1) Salutations Ardraos ! Merci de nous accorder un peu de ton temps. Tu viens enfin de sortir en décembre dernier ton second album, sous Those Opposed Records, avec un retard indépendant de ta volonté, des retours déjà ?

Ardraos Salut à toi ! Oui il était temps, plusieurs problèmes de pressage ont retardé la sortie de presque 8 mois, mais au final on y est quand même arrivé, autant te dire que c’est un soulagement après des années de travail et des mois d’attente. L’album avait été annoncé déjà au début 2014 avec les premiers extraits ce qui a suscité une certaine attente, et heureusement ceux qui s’y intéressaient n’ont jamais décroché et ont tout de suite été là lorsque l’album est sorti. Donc beaucoup de retours oui, quasiment tous très bons et d’une portée bien plus large que lors de  la sortie de « Nos Sombres Chapelles ». J’espère sincèrement qu’ « Offertoire » pourra devenir un album intemporel, que certains écouteront encore dans 5 ou 10 ans.

2) Tu as commencé l'aventure SÜHNOPFER il y a près de 15 ans, d'où t'es venue la flamme pour monter ton projet musical ? 

A l’époque (fin 99/début 2000) je venais d’avoir ma batterie pour apprendre à en jouer et je commençais tout juste dans un groupe de black metal, avec des amis du lycée dans lequel j’étais. Je ne savais pas jouer de guitare et j’ai appris sur le tas d’abord en essayant les instruments des autres puis ensuite en cherchant à faire mes propres morceaux. Je voulais essayer de faire une musique qui me corresponde, exprimer la violence et les émotions qui me tenaient à cœur. Même ne savant pas encore bien maîtriser les instruments, j’avais pour exemple BURZUM où tout était joué par un seul homme avec le résultat qu’on connaît. Par la suite j’ai réussi à me perfectionner tant dans ma manière de jouer que de composer, ce qui m’a permis de vraiment m’investir dans quelque chose de très personnel avec mes propres concepts.

3) Musicalement, Offertoire est assez proche de son prédécesseur, c'est un album très direct, bourré de mélodies, quasiment sans temps morts, je serais tenté de dire « instinctif » même si je me doute du travail énorme derrière. Avais-tu un schéma clair dans ta tête ou beaucoup de choses se sont-elles faites d’instinct ? Comment décrirais-tu cet album avec tes mots ?

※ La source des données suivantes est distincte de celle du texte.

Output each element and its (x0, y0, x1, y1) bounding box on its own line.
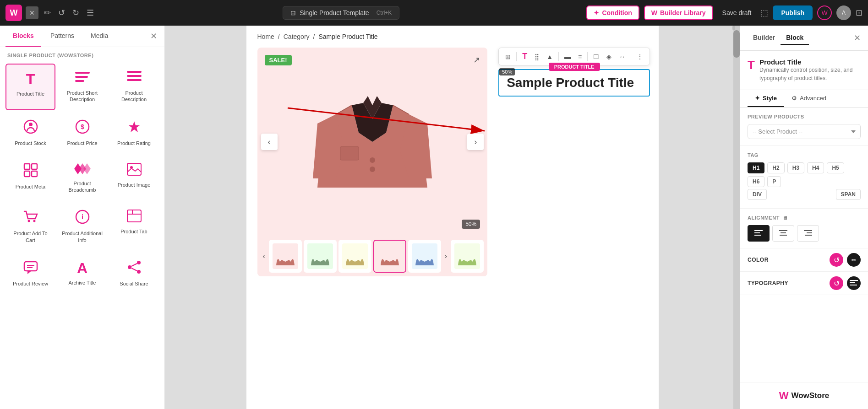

Il contient effectivement des choses dans la veine de « Nos Sombres Chapelles » mais je pense avoir fait évoluer ma musique un cran au-dessus. J’ai encore plus travaillé les guitares et leurs arrangements ainsi que la basse, je me suis investi au maximum dans le travail des parties de batterie en les répétant d’arrache-pied pendant 4 mois avant l’enregistrement, et j’ai mis environ 3 mois à enregistrer le chant pour obtenir quelque chose qui me satisfaisait. Lorsque j’ai composé, je l’ai fait morceau par morceau, je n’avais pas d’idée préétablie de ce que l’album pourrait donner dans son ensemble une fois fini. Le côté « instinctif » vient peut-être du fait que toutes les parties (que ce soit guitare, basse ou batterie) sont composées et jouées simplement « de tête » ou « à l’oreille » si je puis dire. A part dans le choix des structures d’un morceau, je n’écris jamais les parties composées, ou je ne me dis pas « tiens, là je vais partir sur telle grille d’accords, etc… », car je ne me soucie que de savoir comment le riff « sonne » à mes oreilles, et ce qu’il me fait ressentir. Une fois le bon équilibre obtenu avec les arrangements et les harmonisations sur plusieurs lignes de guitares, je travaille simplement la mise en place. J’espère que le résultat fait transparaitre cette manière « authentique » de création, d’autant plus que sa composition et son enregistrement se sont déroulés sur une longue période. A mon sens c’est un album « vrai », qui ne triche pas et qui ne présente aucun aspect artificiel. J’espère qu’on peut y entendre que j’y ai mis tout ce que j’avais, voir encore plus.

4) L’interlude tout en arpèges, « Majestueux Repaire », fait très Black/Death suédois (DISSECTION / LORD BELIAL, etc.) où les coupures de ce genre étaient de coutume. Tu avais déjà fait ça sur le précédent album avec « Partir à l'Ost ». Est-ce un clin d’œil ou pas du tout ? Que représente cette scène pour toi ?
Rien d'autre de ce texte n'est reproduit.